For comparison, the Nikon D810 provides 36.3MP while the Canon 5DS has 50 megapixels, and both feature full-frame image sensors.

One aspect that sets the K-1 apart from other full-frame DSLRs is its strong image stabilization capabilities. The image sensor will shift position to make up for any slight movement in the camera as you're using it, which Ricoh says should fix problems with slightly blurred images from camera shake. In fact, the manufacturer claims the K-1's image stabilization system is worth five stops of shutter speed, which is an amazing performance level that -- again -- few DSLRs can match.


Continuous shooting speed is an area where the Pentax K-1 DSLR struggles a bit versus its peers, meaning it won't be as good at sports photography as some other advanced models. You'll be able to shoot at 4.4 frames per second in JPEG mode when using the full 36.3MP of resolution. (The K-1 does offer an APS-C crop mode, which reduces the portion of the image sensor in use and allows the camera to record up to 6.5 frames per second.) 

Another area where the Pentax K-1 doesn't quite match up to similar DSLRs is in terms of the performance of its autofocus system. The AF system seemed a little sluggish during my tests versus some of the other cameras with a similar price point. 


Pentax included an articulated 3.2-inch LCD screen making it easier to shoot odd-angle photos with this model than with cameras that have a fixed position display screen. And when you factor in the K-1's strong image stabilization system, you can hand hold the camera steady while using the LCD to frame photos.
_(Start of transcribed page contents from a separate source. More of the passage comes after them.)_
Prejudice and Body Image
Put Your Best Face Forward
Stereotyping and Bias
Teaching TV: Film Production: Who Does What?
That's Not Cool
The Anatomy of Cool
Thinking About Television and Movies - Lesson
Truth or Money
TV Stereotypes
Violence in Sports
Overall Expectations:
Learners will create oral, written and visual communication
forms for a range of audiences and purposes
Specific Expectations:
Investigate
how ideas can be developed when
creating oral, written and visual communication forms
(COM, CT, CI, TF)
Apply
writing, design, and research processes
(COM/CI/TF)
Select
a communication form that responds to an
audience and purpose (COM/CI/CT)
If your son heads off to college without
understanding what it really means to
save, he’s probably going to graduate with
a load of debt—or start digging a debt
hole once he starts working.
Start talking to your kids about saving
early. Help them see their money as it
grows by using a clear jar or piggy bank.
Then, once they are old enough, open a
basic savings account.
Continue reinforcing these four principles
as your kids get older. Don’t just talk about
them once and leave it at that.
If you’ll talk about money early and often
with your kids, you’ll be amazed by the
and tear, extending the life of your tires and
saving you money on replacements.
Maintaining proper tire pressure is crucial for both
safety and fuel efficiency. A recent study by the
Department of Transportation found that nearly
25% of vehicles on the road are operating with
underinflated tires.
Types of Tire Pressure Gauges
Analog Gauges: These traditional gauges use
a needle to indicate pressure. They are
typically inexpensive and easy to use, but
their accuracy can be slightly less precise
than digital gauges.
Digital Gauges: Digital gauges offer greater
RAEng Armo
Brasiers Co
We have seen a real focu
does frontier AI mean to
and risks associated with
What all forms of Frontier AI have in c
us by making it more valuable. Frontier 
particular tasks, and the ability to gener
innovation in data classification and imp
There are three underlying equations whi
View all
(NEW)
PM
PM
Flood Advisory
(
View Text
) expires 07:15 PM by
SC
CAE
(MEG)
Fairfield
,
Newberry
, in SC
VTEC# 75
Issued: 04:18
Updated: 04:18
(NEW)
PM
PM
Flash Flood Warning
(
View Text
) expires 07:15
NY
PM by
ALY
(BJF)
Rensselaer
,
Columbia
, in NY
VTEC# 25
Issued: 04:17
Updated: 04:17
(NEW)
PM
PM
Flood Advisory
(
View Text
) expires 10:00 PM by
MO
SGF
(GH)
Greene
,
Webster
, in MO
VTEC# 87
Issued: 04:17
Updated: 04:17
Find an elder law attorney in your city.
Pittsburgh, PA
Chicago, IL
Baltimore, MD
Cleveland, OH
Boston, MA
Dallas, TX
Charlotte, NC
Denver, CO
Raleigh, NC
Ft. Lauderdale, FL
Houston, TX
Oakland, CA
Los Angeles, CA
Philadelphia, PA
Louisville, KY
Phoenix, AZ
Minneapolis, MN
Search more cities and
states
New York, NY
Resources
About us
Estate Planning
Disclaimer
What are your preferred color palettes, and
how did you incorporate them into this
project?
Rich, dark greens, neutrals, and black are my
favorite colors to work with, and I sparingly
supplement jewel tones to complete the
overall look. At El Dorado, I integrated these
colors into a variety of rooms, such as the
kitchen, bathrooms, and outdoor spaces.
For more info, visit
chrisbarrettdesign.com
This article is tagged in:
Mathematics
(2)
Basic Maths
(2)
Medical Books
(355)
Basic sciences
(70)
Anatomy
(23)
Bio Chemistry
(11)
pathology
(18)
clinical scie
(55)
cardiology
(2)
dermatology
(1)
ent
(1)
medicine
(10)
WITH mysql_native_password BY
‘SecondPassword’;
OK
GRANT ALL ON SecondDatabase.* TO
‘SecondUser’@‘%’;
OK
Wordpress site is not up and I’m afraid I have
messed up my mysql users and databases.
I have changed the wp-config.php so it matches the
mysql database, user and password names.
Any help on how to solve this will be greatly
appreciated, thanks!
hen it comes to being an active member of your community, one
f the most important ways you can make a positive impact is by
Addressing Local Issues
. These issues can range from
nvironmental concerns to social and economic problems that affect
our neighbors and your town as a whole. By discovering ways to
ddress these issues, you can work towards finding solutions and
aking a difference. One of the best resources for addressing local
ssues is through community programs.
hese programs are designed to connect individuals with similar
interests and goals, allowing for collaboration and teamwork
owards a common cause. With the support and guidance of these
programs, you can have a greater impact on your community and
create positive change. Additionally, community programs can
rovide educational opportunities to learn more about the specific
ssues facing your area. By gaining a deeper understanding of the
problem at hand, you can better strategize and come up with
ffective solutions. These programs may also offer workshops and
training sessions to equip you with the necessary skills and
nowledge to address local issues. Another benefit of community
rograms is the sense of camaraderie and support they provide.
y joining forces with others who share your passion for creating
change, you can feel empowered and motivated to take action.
Then again, you might not use the LCD all that often to frame photos, as the K-1 provides a high-quality optical viewfinder. We didn't like the menu system on the K-1, as it required several button presses to find the exact command we wanted to use. We think if we had a chance to use the K-1 over a long period of time, rather than for a short testing period, We would've been able to figure out how to make more efficient use of its menus, but it was frustrating to use initially.

The Pentax K-1 makes use of a K lens mount, which matches other Pentax DSLRs, allowing you to share lenses from older Pentax models with the K-1.